(Prompt): When copying the entries below, leave out every picture and keep the rest exact.

++++ Given records ++++

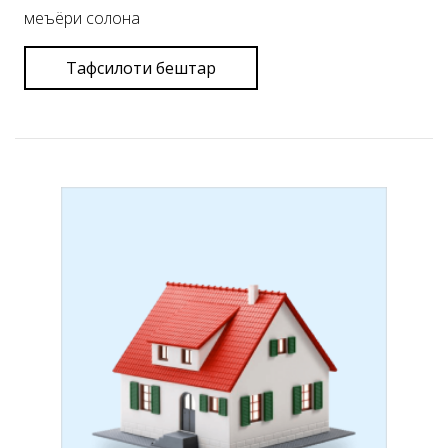
меъёри солона
Тафсилоти бештар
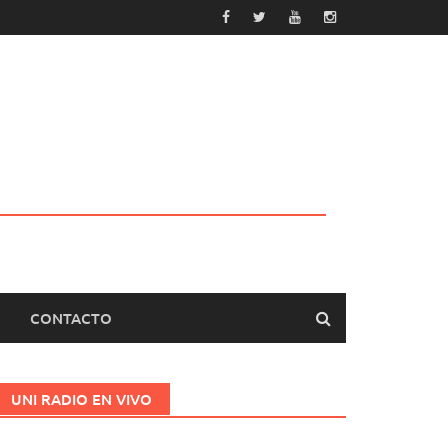
CONTACTO
UNI RADIO EN VIVO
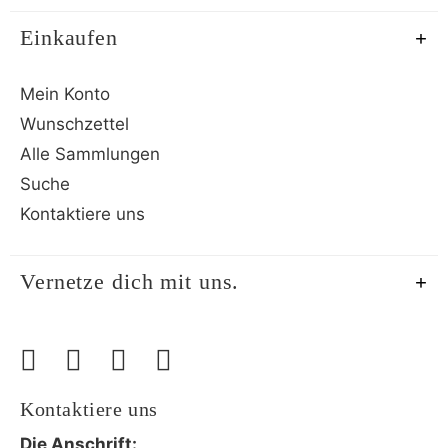
Einkaufen
Mein Konto
Wunschzettel
Alle Sammlungen
Suche
Kontaktiere uns
Vernetze dich mit uns.
Kontaktiere uns
Die Anschrift:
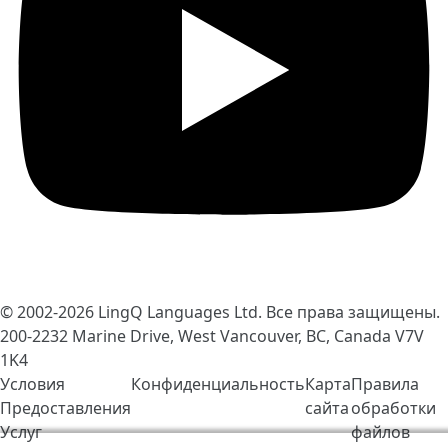
© 2002-2026
LingQ Languages Ltd.
Все права защищены.
200-2232 Marine Drive, West Vancouver, BC, Canada
V7V
1K4
Условия
Конфиденциальность
Карта
Правила
Предоставления
сайта
обработки
Услуг
файлов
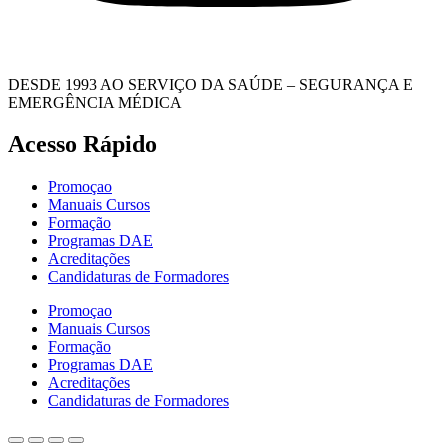
DESDE 1993 AO SERVIÇO DA SAÚDE – SEGURANÇA E
EMERGÊNCIA MÉDICA
Acesso Rápido
Promoçao
Manuais Cursos
Formação
Programas DAE
Acreditações
Candidaturas de Formadores
Promoçao
Manuais Cursos
Formação
Programas DAE
Acreditações
Candidaturas de Formadores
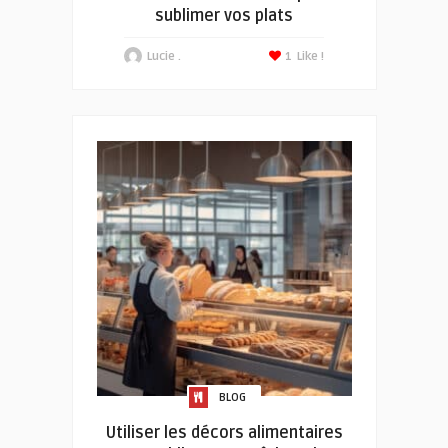
sublimer vos plats
Lucie .
1
Like !
BLOG
Utiliser les décors alimentaires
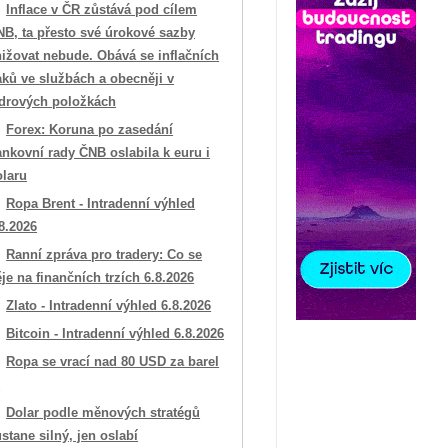
Inflace v ČR zůstává pod cílem
NB, ta přesto své úrokové sazby
ižovat nebude. Obává se inflačních
aků ve službách a obecněji v
ádrových položkách
Forex: Koruna po zasedání
nkovní rady ČNB oslabila k euru i
olaru
Ropa Brent - Intradenní výhled
8.2026
Ranní zpráva pro tradery: Co se
je na finančních trzích 6.8.2026
Zlato - Intradenní výhled 6.8.2026
Bitcoin - Intradenní výhled 6.8.2026
Ropa se vrací nad 80 USD za barel

Dolar podle měnových stratégů
stane silný, jen oslabí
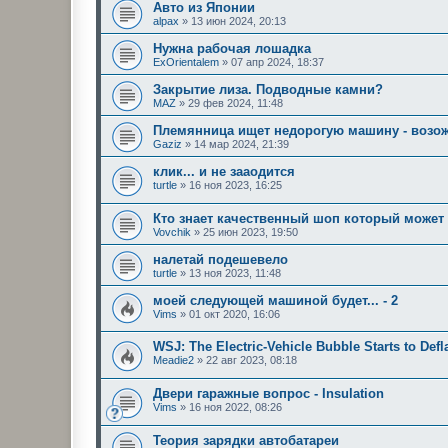
Авто из Японии
alpax
»
13 июн 2024, 20:13
Нужна рабочая лошадка
ExOrientalem
»
07 апр 2024, 18:37
Закрытие лиза. Подводные камни?
MAZ
»
29 фев 2024, 11:48
Племянница ищет недорогую машину - возож
Gaziz
»
14 мар 2024, 21:39
клик... и не зааодится
turtle
»
16 ноя 2023, 16:25
Кто знает качественный шоп который может
Vovchik
»
25 июн 2023, 19:50
налетай подешевело
turtle
»
13 ноя 2023, 11:48
моей следующей машиной будет... - 2
Vims
»
01 окт 2020, 16:06
WSJ: The Electric-Vehicle Bubble Starts to Defl
Meadie2
»
22 авг 2023, 08:18
Двери гаражные вопрос - Insulation
Vims
»
16 ноя 2022, 08:26
Теория зарядки автобатареи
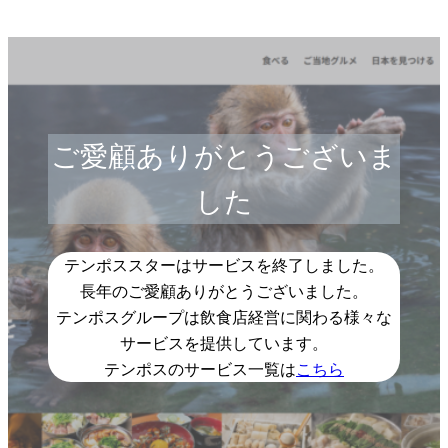
ご愛顧ありがとうございま
した
テンポススターはサービスを終了しました。
長年のご愛顧ありがとうございました。
テンポスグループは飲食店経営に関わる様々な
サービスを提供しています。
テンポスのサービス一覧は
こちら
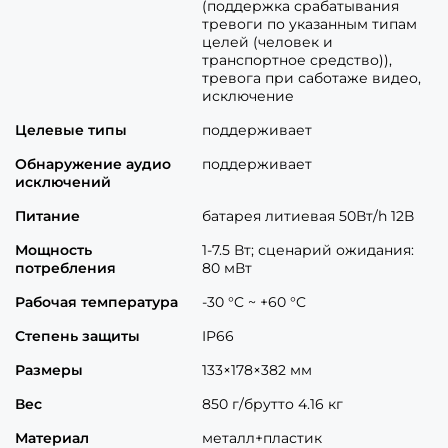
(поддержка срабатывания
тревоги по указанным типам
целей (человек и
транспортное средство)),
тревога при саботаже видео,
исключение
Целевые типы
поддерживает
Обнаружение аудио
поддерживает
исключений
Питание
батарея литиевая 50Вт/h 12В
Мощность
1-7.5 Вт; сценарий ожидания:
потребления
80 мВт
Рабочая температура
-30 °C ~ +60 °C
Степень защиты
IP66
Размеры
133×178×382 мм
Вес
850 г/брутто 4.16 кг
Материал
металл+пластик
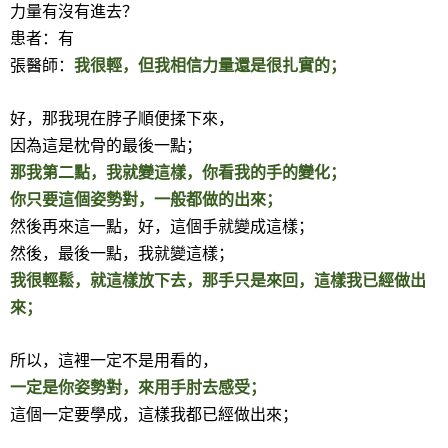
力量有沒有進去？
患者：有
張醫師：
我很輕，但我相信力量還是很扎實的；
好，那我現在脖子順便揉下來，
因為這是枕骨的最後一點；
那我第二點，我就變這樣，你看我的手的變化；
你只要這個姿勢對，一般都做的出來；
然後再來這一點，好，這個手就變成這樣；
然後，最後一點，我就變這樣；
我很輕鬆，就這樣放下去，那手只是來回，這樣我已經做出
來；
所以，這裡一定不是用看的，
一定是你姿勢對，來用手肘去感受；
這個一定要學成，這樣我都已經做出來；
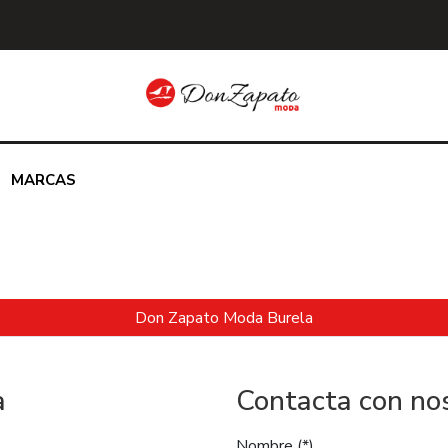
MARCAS
Don Zapato Moda Burela
a
Contacta con no
Nombre
(*)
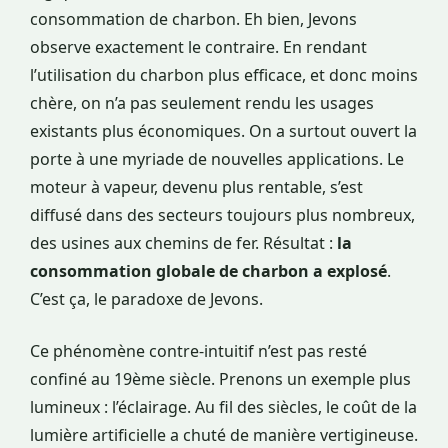
consommation de charbon. Eh bien, Jevons
observe exactement le contraire. En rendant
l’utilisation du charbon plus efficace, et donc moins
chère, on n’a pas seulement rendu les usages
existants plus économiques. On a surtout ouvert la
porte à une myriade de nouvelles applications. Le
moteur à vapeur, devenu plus rentable, s’est
diffusé dans des secteurs toujours plus nombreux,
des usines aux chemins de fer. Résultat :
la
consommation globale de charbon a explosé
.
C’est ça, le paradoxe de Jevons.
Ce phénomène contre-intuitif n’est pas resté
confiné au 19ème siècle. Prenons un exemple plus
lumineux : l’éclairage. Au fil des siècles, le coût de la
lumière artificielle a chuté de manière vertigineuse.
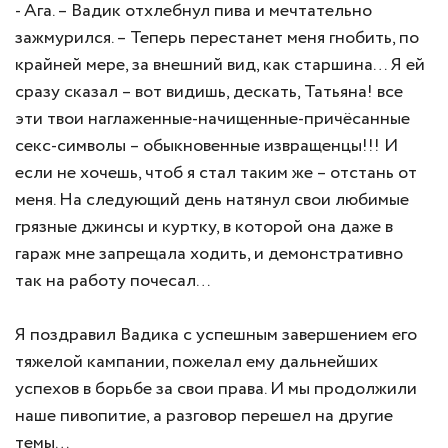
- Ага. – Вадик отхлебнул пива и мечтательно
зажмурился. – Теперь перестанет меня гнобить, по
крайней мере, за внешний вид, как старшина… Я ей
сразу сказал – вот видишь, дескать, Татьяна! все
эти твои наглаженные-начищенные-причёсанные
секс-символы – обыкновенные извращенцы!!! И
если не хочешь, чтоб я стал таким же – отстань от
меня. На следующий день натянул свои любимые
грязные джинсы и куртку, в которой она даже в
гараж мне запрещала ходить, и демонстративно
так на работу почесал…
Я поздравил Вадика с успешным завершением его
тяжелой кампании, пожелал ему дальнейших
успехов в борьбе за свои права. И мы продолжили
наше пивопитие, а разговор перешел на другие
темы…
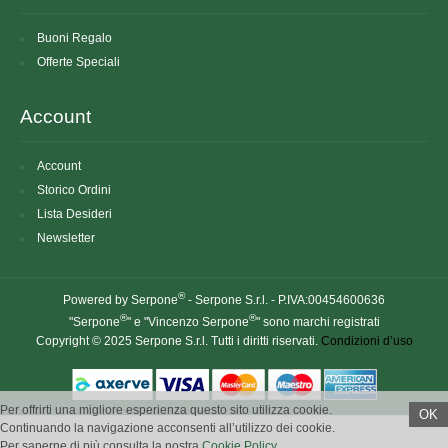
Buoni Regalo
Offerte Speciali
Account
Account
Storico Ordini
Lista Desideri
Newsletter
®
Powered by Serpone
- Serpone S.r.l. - P.IVA:00454600636
®
®
"Serpone
" e "Vincenzo Serpone
" sono marchi registrati
Copyright © 2025 Serpone S.r.l. Tutti i diritti riservati.
Condizioni d’uso
Per offrirti una migliore esperienza questo sito utilizza cookie.
OK
Continuando la navigazione acconsenti all’utilizzo dei cookie.
Per saperne di più consulta la nostra
Cookie Policy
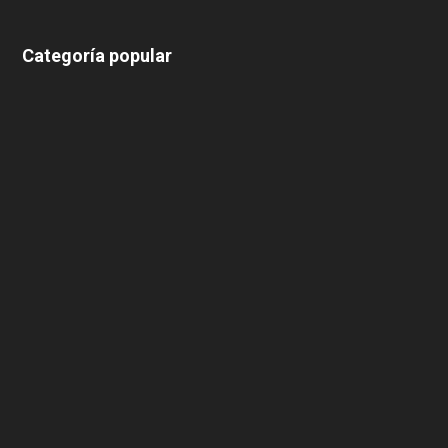
Categoría popular
639
375
174
166
152
145
124
100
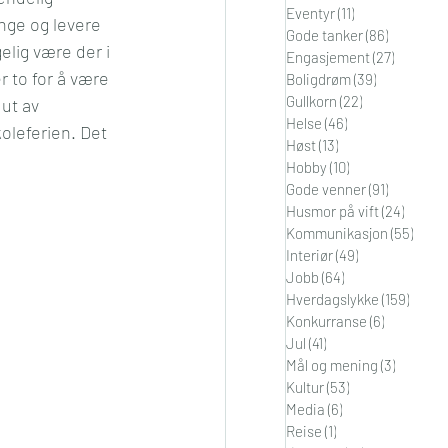
Eventyr
(11)
11 innlegg
enge og levere 
i
Orden
Gode tanker
(86)
86 innleg
elig være der i 
Engasjement
(27)
27 innle
 to for å være 
Boligdrøm
(39)
39 innlegg
Gullkorn
(22)
22 innlegg
ut av 
Helse
(46)
46 innlegg
koleferien. Det 
Høst
(13)
13 innlegg
Hobby
(10)
10 innlegg
Gode venner
(91)
91 innleg
Husmor på vift
(24)
24 inn
Kommunikasjon
(55)
55 in
Interiør
(49)
49 innlegg
Jobb
(64)
64 innlegg
Hverdagslykke
(159)
159 in
Konkurranse
(6)
6 innlegg
Jul
(41)
41 innlegg
Mål og mening
(3)
3 innleg
Kultur
(53)
53 innlegg
Media
(6)
6 innlegg
Reise
(1)
1 innlegg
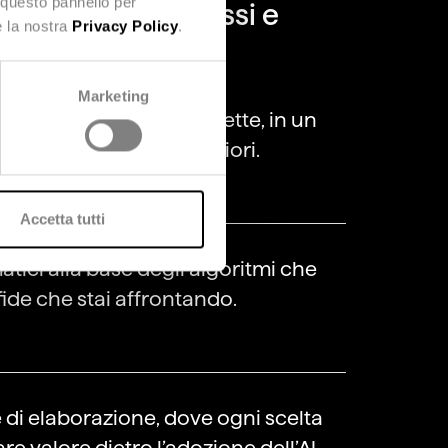
 questo pannello per
timizzare i processi e
e la nostra
Privacy Policy
.
Marketing
enerare previsione corrette, in un
previsioni. Sempre migliori.
Accetta tutti
ici alla base degli algoritmi che
fide che stai affrontando.
di elaborazione, dove ogni scelta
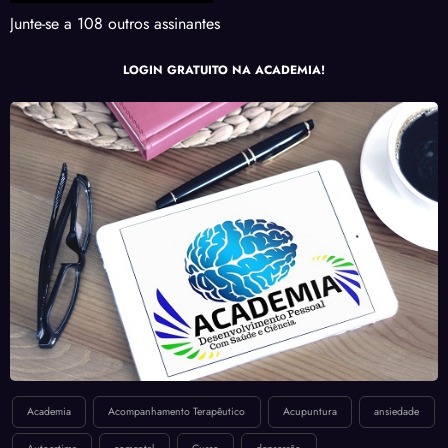
Junte-se a 108 outros assinantes
LOGIN GRATUITO NA ACADEMIA!
Academia
Acompanhamento Terapêutico
Acupuntura
ansiedade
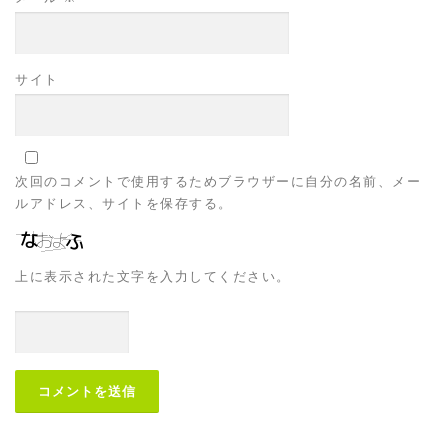
サイト
次回のコメントで使用するためブラウザーに自分の名前、メー
ルアドレス、サイトを保存する。
上に表示された文字を入力してください。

++++

(Answer to this exercise):
меъёри солона
Тафсилоти бештар
CONTACTO
UNI RADIO EN VIVO
Einkaufen
Mein Konto
Wunschzettel
Alle Sammlungen
Suche
Kontaktiere uns
Vernetze dich mit uns.
Kontaktiere uns
Die Anschrift:
© 2002-2026
LingQ Languages Ltd.
Все права защищены.
200-2232 Marine Drive, West Vancouver, BC, Canada
V7V
1K4
Условия
Конфиденциальность
Карта
Правила
Предоставления
сайта
обработки
Услуг
файлов
DESDE 1993 AO SERVIÇO DA SAÚDE – SEGURANÇA E
EMERGÊNCIA MÉDICA
Acesso Rápido
Promoçao
Manuais Cursos
Formação
Programas DAE
Acreditações
Candidaturas de Formadores
Promoçao
Manuais Cursos
Formação
Programas DAE
Acreditações
Candidaturas de Formadores
sublimer vos plats
Lucie .
1
Like !
BLOG
Utiliser les décors alimentaires
Inflace v ČR zůstává pod cílem
NB, ta přesto své úrokové sazby
ižovat nebude. Obává se inflačních
aků ve službách a obecněji v
ádrových položkách
Forex: Koruna po zasedání
nkovní rady ČNB oslabila k euru i
olaru
Ropa Brent - Intradenní výhled
8.2026
Ranní zpráva pro tradery: Co se
je na finančních trzích 6.8.2026
Zlato - Intradenní výhled 6.8.2026
Bitcoin - Intradenní výhled 6.8.2026
Ropa se vrací nad 80 USD za barel

Dolar podle měnových stratégů
stane silný, jen oslabí
Авто из Японии
alpax
»
13 июн 2024, 20:13
Нужна рабочая лошадка
ExOrientalem
»
07 апр 2024, 18:37
Закрытие лиза. Подводные камни?
MAZ
»
29 фев 2024, 11:48
Племянница ищет недорогую машину - возож
Gaziz
»
14 мар 2024, 21:39
клик... и не зааодится
turtle
»
16 ноя 2023, 16:25
Кто знает качественный шоп который может
Vovchik
»
25 июн 2023, 19:50
налетай подешевело
turtle
»
13 ноя 2023, 11:48
моей следующей машиной будет... - 2
Vims
»
01 окт 2020, 16:06
WSJ: The Electric-Vehicle Bubble Starts to Defl
Meadie2
»
22 авг 2023, 08:18
Двери гаражные вопрос - Insulation
Vims
»
16 ноя 2022, 08:26
Теория зарядки автобатареи
ご愛顧ありがとうございま
した
テンポススターはサービスを終了しました。
長年のご愛顧ありがとうございました。
テンポスグループは飲食店経営に関わる様々な
サービスを提供しています。
テンポスのサービス一覧は
こちら
(поддержка срабатывания
тревоги по указанным типам
целей (человек и
транспортное средство)),
тревога при саботаже видео,
исключение
Целевые типы
поддерживает
Обнаружение аудио
поддерживает
исключений
Питание
батарея литиевая 50Вт/h 12В
Мощность
1-7.5 Вт; сценарий ожидания:
потребления
80 мВт
Рабочая температура
-30 °C ~ +60 °C
Степень защиты
IP66
Размеры
133×178×382 мм
Вес
850 г/брутто 4.16 кг
Материал
металл+пластик
力量有沒有進去？
患者：有
張醫師：
我很輕，但我相信力量還是很扎實的；
好，那我現在脖子順便揉下來，
因為這是枕骨的最後一點；
那我第二點，我就變這樣，你看我的手的變化；
你只要這個姿勢對，一般都做的出來；
然後再來這一點，好，這個手就變成這樣；
然後，最後一點，我就變這樣；
我很輕鬆，就這樣放下去，那手只是來回，這樣我已經做出
來；
所以，這裡一定不是用看的，
一定是你姿勢對，來用手肘去感受；
這個一定要學成，這樣我都已經做出來；
MARCAS
Don Zapato Moda Burela
a
Contacta con no
Nombre
(*)
consommation de charbon. Eh bien, Jevons
observe exactement le contraire. En rendant
l’utilisation du charbon plus efficace, et donc moins
chère, on n’a pas seulement rendu les usages
existants plus économiques. On a surtout ouvert la
porte à une myriade de nouvelles applications. Le
moteur à vapeur, devenu plus rentable, s’est
diffusé dans des secteurs toujours plus nombreux,
des usines aux chemins de fer. Résultat :
la
consommation globale de charbon a explosé
.
C’est ça, le paradoxe de Jevons.
Ce phénomène contre-intuitif n’est pas resté
confiné au 19ème siècle. Prenons un exemple plus
lumineux : l’éclairage. Au fil des siècles, le coût de la
lumière artificielle a chuté de manière vertigineuse.
- Ага. – Вадик отхлебнул пива и мечтательно
зажмурился. – Теперь перестанет меня гнобить, по
крайней мере, за внешний вид, как старшина… Я ей
сразу сказал – вот видишь, дескать, Татьяна! все
эти твои наглаженные-начищенные-причёсанные
секс-символы – обыкновенные извращенцы!!! И
если не хочешь, чтоб я стал таким же – отстань от
меня. На следующий день натянул свои любимые
грязные джинсы и куртку, в которой она даже в
гараж мне запрещала ходить, и демонстративно
так на работу почесал…
Я поздравил Вадика с успешным завершением его
тяжелой кампании, пожелал ему дальнейших
успехов в борьбе за свои права. И мы продолжили
наше пивопитие, а разговор перешел на другие
темы…
Buoni Regalo
Offerte Speciali
Account
Account
Storico Ordini
Lista Desideri
Newsletter
®
Powered by Serpone
- Serpone S.r.l. - P.IVA:00454600636
®
®
"Serpone
" e "Vincenzo Serpone
" sono marchi registrati
Copyright © 2025 Serpone S.r.l. Tutti i diritti riservati.
Condizioni d’uso
Per offrirti una migliore esperienza questo sito utilizza cookie.
OK
Continuando la navigazione acconsenti all’utilizzo dei cookie.
Per saperne di più consulta la nostra
Cookie Policy
Categoría popular
639
375
174
166
152
145
124
100
Eventyr
(11)
11 innlegg
enge og levere 
i
Orden
Gode tanker
(86)
86 innleg
elig være der i 
Engasjement
(27)
27 innle
 to for å være 
Boligdrøm
(39)
39 innlegg
Gullkorn
(22)
22 innlegg
ut av 
Helse
(46)
46 innlegg
koleferien. Det 
Høst
(13)
13 innlegg
Hobby
(10)
10 innlegg
Gode venner
(91)
91 innleg
Husmor på vift
(24)
24 inn
Kommunikasjon
(55)
55 in
Interiør
(49)
49 innlegg
Jobb
(64)
64 innlegg
Hverdagslykke
(159)
159 in
Konkurranse
(6)
6 innlegg
Jul
(41)
41 innlegg
Mål og mening
(3)
3 innleg
Kultur
(53)
53 innlegg
Media
(6)
6 innlegg
Reise
(1)
1 innlegg
 questo pannello per
timizzare i processi e
e la nostra
Privacy Policy
.
Marketing
enerare previsione corrette, in un
previsioni. Sempre migliori.
Accetta tutti
ici alla base degli algoritmi che
fide che stai affrontando.
di elaborazione, dove ogni scelta
Junte-se a 108 outros assinantes
LOGIN GRATUITO NA ACADEMIA!
Academia
Acompanhamento Terapêutico
Acupuntura
ansiedade
サイト
次回のコメントで使用するためブラウザーに自分の名前、メー
ルアドレス、サイトを保存する。
上に表示された文字を入力してください。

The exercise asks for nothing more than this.